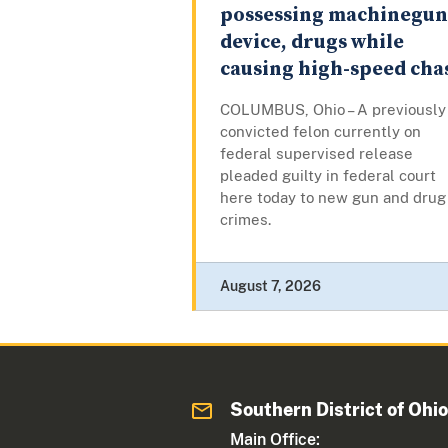
possessing machinegun
device, drugs while
causing high-speed cha
COLUMBUS, Ohio – A previously
convicted felon currently on
federal supervised release
pleaded guilty in federal court
here today to new gun and drug
crimes.
August 7, 2026
Southern District of Ohi
Main Office:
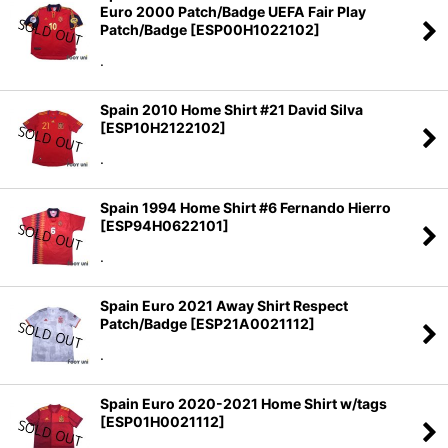
Euro 2000 Patch/Badge UEFA Fair Play
Patch/Badge
[
ESP00H1022102
]
.
Spain 2010 Home Shirt #21 David Silva
[
ESP10H2122102
]
.
Spain 1994 Home Shirt #6 Fernando Hierro
[
ESP94H0622101
]
.
Spain Euro 2021 Away Shirt Respect
Patch/Badge
[
ESP21A0021112
]
.
Spain Euro 2020-2021 Home Shirt w/tags
[
ESP01H0021112
]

-*-*-

A faithful copy of all the entries is required, pictures excluded.

### Response area
possessing machinegun
device, drugs while
causing high-speed cha
COLUMBUS, Ohio – A previously
convicted felon currently on
federal supervised release
pleaded guilty in federal court
here today to new gun and drug
crimes.
August 7, 2026
Southern District of Ohi
Main Office:
Euro 2000 Patch/Badge UEFA Fair Play
Patch/Badge
[
ESP00H1022102
]
.
Spain 2010 Home Shirt #21 David Silva
[
ESP10H2122102
]
.
Spain 1994 Home Shirt #6 Fernando Hierro
[
ESP94H0622101
]
.
Spain Euro 2021 Away Shirt Respect
Patch/Badge
[
ESP21A0021112
]
.
Spain Euro 2020-2021 Home Shirt w/tags
[
ESP01H0021112
]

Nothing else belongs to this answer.